If you try to mix data types in an atomic vector, they will be coerced to be the same type. (Note that 32 becomes "32" so it can be in the same vector as a character object).
c(32, TRUE, "eighteen")
#> [1] "32" "TRUE" "eighteen"
Another feature of vectors that makes them atomic is that they are always flat. If you embed vectors within vectors, they will be flattened.
Lists, on the other hand, can be nested.
list(7, c(1, 4, 32), 2, 6) %>% str()
#> List of 4
#> $ : num 7
#> $ : num [1:3] 1 4 32
#> $ : num 2
#> $ : num 6
If you try to extract objects inside an atomic vector, you need to use brackets []
. This can be with an index or a name. Single brackets can return one or more elements, and include names, while double brackets can only return one element and don't have names.
my_vec <- c(x = 3, y = 1, z = 4)
my_vec[2]
#> y
#> 1
my_vec["y"]
#> y
#> 1
my_vec[["y"]]
#> [1] 1
You cannot use the $ operator on an atomic vector, or you will get this very common error.
my_vec$y
#> Error in my_vec$y: $ operator is invalid for atomic vectors
See the Vectors chapter of Advanced R for more advanced discussion of atomic vectors.
2.16 attribute
Extra information about an R object
You can access an object's attributes with attr()

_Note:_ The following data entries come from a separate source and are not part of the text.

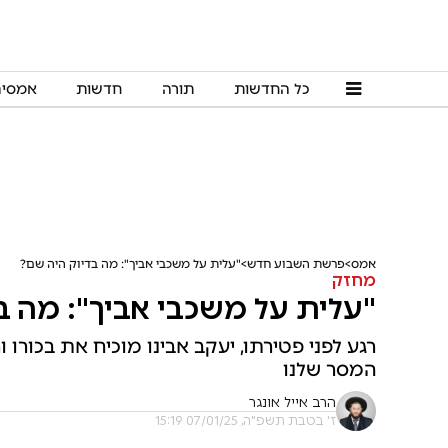
כל החדשות
תורה
חדשות
אמסי
אמס
פרשת השבוע חדש
"עלית על משכבי אביך": מה בדיוק היה שם?
מחזק
"עלית על משכבי אביך": מה ב
רגע לפני פטירתו, יעקב אבינו מוכיח את בכורו
המסר שלנו
הרב אייל אונגר
ז' בטבת תשפ"ה, 07/01/25 15:19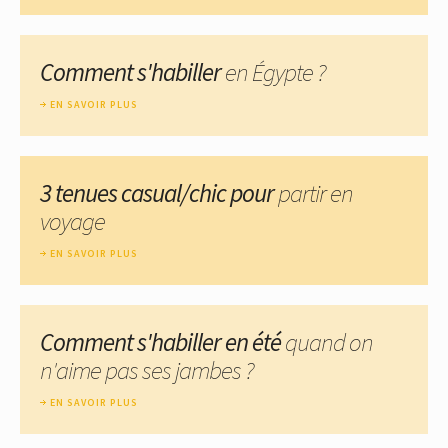
Comment s'habiller
en Égypte ?
EN SAVOIR PLUS
3 tenues casual/chic pour
partir en
voyage
EN SAVOIR PLUS
Comment s'habiller en été
quand on
n'aime pas ses jambes ?
EN SAVOIR PLUS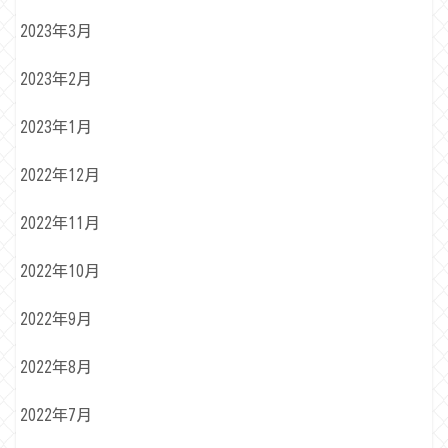
2023年3月
2023年2月
2023年1月
2022年12月
2022年11月
2022年10月
2022年9月
2022年8月
2022年7月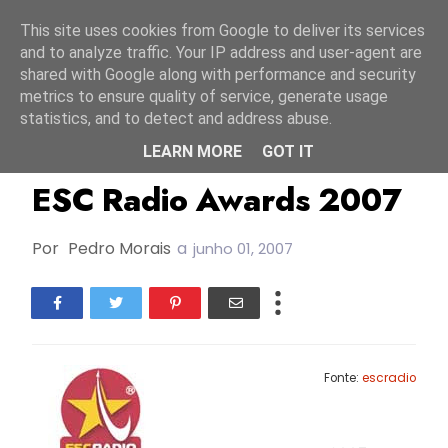
Início
6 agosto 2026
This site uses cookies from Google to deliver its services
and to analyze traffic. Your IP address and user-agent are
shared with Google along with performance and security
metrics to ensure quality of service, generate usage
statistics, and to detect and address abuse.
LEARN MORE
GOT IT
ESC2007
ESC Radio Awards 2007
Por
Pedro Morais
a
junho 01, 2007
Fonte:
escradio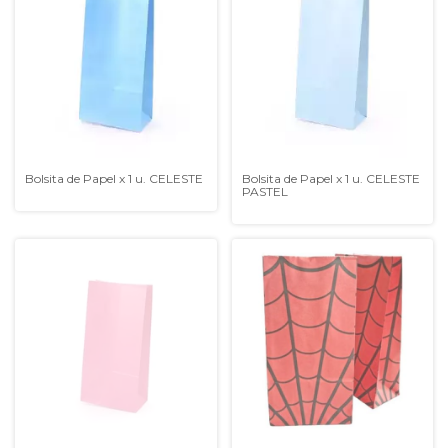
Bolsita de Papel x 1 u. CELESTE
Bolsita de Papel x 1 u. CELESTE
PASTEL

. For example, datasets simulated with faux have an attribute called "design" that details their design.
data <- faux::sim_design(
between = list(pet = c(cat = "Cat Owners",
dog = "Dog Owners")),
within = list(time = c(am = "Morning",
pm = "Night")),
mu = 1:4,
r = list(cat = 0.3, dog = 0.6),
dv = c(score = "Happiness Scale Score"),
plot = FALSE)
design <- attr(data, "design")
design$dv
#> $score
#> [1] "Happiness Scale Score"
2.17 attribute (html)
Extra information about an HTML element
For example, the paragraph element has an attribute of "id" with a value of "feature". This can be used to refer to the element to change its style with CSS or affect its behaviour with JavaScript.